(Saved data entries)
* * *

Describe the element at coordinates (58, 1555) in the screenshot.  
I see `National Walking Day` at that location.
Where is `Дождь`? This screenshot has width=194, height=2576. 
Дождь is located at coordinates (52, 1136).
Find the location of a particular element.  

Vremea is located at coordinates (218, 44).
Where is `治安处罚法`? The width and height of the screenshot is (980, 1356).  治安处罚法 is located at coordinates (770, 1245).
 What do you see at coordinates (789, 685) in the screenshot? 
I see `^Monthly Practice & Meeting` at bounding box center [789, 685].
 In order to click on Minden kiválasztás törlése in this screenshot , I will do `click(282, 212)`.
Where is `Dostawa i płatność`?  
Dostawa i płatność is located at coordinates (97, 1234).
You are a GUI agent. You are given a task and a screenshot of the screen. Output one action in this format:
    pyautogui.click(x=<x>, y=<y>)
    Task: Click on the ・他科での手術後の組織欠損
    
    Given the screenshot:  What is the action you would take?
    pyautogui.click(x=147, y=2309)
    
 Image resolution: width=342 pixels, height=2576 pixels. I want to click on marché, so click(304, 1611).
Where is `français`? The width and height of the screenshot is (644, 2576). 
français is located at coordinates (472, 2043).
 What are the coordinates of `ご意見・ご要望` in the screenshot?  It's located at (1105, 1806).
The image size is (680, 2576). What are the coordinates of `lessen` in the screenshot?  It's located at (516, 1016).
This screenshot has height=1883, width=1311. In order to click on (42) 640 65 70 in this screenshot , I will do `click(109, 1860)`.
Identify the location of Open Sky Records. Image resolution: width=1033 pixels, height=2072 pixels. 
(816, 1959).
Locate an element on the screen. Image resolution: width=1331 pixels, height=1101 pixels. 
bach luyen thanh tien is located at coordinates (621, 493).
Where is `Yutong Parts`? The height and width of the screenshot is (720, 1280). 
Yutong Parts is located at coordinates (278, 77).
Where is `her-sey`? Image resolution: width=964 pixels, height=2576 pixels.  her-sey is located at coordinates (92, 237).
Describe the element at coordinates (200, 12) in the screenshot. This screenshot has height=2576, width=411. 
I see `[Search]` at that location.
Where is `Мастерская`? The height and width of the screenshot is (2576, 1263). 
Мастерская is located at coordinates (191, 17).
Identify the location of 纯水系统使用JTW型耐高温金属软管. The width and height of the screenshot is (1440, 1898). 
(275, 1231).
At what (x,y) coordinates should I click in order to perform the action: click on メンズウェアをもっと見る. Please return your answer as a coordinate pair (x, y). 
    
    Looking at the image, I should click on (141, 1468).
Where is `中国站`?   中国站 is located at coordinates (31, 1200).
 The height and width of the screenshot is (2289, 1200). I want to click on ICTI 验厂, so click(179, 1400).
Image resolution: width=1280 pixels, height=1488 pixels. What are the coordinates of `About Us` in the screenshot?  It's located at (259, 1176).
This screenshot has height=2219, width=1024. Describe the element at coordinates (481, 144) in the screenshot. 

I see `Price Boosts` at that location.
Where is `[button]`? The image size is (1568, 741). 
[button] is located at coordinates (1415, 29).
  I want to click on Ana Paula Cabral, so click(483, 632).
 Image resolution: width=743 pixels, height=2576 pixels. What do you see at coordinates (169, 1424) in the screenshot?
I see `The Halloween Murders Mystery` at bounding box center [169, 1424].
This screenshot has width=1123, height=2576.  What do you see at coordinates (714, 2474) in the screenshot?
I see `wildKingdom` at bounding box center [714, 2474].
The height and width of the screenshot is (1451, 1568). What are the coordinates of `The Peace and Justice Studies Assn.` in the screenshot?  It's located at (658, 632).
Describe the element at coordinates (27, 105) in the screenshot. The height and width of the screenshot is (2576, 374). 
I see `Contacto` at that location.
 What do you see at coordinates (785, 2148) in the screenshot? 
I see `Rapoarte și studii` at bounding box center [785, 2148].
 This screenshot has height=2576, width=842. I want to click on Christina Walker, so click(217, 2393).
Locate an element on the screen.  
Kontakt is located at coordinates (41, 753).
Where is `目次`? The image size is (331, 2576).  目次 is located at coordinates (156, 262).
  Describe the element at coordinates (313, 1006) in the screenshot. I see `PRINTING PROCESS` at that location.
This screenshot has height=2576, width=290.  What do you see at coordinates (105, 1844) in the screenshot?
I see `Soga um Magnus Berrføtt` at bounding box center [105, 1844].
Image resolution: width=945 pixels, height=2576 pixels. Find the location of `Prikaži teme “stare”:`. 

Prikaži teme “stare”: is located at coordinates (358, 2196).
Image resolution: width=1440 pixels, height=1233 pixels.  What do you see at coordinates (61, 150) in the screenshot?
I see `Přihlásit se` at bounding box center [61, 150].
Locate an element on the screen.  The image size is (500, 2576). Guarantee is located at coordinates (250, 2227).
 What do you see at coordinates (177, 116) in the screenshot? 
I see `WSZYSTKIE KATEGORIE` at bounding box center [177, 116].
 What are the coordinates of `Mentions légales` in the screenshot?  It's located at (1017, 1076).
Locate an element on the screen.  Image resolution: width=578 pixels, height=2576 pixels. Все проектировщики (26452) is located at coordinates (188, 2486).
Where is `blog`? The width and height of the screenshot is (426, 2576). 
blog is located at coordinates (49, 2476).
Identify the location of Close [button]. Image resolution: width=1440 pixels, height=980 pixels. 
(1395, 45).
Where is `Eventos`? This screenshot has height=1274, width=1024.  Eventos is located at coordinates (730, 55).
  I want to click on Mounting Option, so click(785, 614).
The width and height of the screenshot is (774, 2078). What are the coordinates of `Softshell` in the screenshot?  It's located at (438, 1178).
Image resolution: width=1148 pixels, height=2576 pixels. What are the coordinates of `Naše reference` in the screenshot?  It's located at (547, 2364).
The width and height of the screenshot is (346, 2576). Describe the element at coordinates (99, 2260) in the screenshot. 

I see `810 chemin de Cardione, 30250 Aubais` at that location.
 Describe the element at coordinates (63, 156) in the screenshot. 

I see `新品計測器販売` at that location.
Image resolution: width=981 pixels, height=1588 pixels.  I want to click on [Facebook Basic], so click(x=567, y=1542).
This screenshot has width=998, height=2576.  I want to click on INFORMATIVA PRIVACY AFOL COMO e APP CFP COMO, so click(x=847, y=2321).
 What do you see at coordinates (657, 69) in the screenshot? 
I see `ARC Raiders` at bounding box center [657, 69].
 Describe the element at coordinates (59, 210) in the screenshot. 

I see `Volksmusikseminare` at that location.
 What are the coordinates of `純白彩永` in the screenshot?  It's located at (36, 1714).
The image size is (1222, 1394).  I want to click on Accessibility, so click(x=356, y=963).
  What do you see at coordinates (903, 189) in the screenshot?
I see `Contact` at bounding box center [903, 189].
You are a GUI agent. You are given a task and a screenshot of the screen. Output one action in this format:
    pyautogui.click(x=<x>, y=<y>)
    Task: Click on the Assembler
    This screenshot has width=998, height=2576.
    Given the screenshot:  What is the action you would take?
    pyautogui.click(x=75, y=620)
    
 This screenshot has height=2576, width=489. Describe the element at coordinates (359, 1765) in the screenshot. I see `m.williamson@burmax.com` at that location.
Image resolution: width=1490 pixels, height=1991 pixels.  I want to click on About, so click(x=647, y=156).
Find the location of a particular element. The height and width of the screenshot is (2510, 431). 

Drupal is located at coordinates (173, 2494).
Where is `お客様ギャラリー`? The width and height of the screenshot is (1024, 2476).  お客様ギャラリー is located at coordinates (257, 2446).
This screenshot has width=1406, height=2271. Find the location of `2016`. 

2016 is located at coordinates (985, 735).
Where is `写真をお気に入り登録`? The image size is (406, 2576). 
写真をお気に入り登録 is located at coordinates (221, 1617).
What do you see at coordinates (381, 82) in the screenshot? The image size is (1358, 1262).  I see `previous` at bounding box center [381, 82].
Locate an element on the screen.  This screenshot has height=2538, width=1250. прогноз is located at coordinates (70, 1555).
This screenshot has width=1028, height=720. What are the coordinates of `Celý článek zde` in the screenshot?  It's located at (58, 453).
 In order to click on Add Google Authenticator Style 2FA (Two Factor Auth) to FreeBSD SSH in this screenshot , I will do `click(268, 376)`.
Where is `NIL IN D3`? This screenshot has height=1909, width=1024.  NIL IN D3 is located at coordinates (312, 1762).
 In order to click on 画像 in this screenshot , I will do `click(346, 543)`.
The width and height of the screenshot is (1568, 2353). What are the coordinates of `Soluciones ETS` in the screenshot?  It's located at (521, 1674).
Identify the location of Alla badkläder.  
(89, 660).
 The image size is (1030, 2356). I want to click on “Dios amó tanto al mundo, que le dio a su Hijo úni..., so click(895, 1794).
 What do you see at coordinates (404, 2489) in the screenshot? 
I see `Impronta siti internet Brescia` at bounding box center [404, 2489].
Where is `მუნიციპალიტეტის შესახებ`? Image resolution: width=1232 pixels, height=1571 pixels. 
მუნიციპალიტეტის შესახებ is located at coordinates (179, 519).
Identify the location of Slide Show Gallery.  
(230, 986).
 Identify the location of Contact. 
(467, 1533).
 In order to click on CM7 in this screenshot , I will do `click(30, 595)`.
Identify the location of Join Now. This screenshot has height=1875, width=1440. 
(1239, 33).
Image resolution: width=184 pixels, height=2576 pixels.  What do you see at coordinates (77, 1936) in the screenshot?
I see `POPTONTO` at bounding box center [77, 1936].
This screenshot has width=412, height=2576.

* * *

## Work task
The line containing "Identify the location of Slide" and all lines after it, through the last line of the data, should be retyped exactly.

## Exercise solution
Identify the location of Slide Show Gallery.  
(230, 986).
 Identify the location of Contact. 
(467, 1533).
 In order to click on CM7 in this screenshot , I will do `click(30, 595)`.
Identify the location of Join Now. This screenshot has height=1875, width=1440. 
(1239, 33).
Image resolution: width=184 pixels, height=2576 pixels.  What do you see at coordinates (77, 1936) in the screenshot?
I see `POPTONTO` at bounding box center [77, 1936].
This screenshot has width=412, height=2576.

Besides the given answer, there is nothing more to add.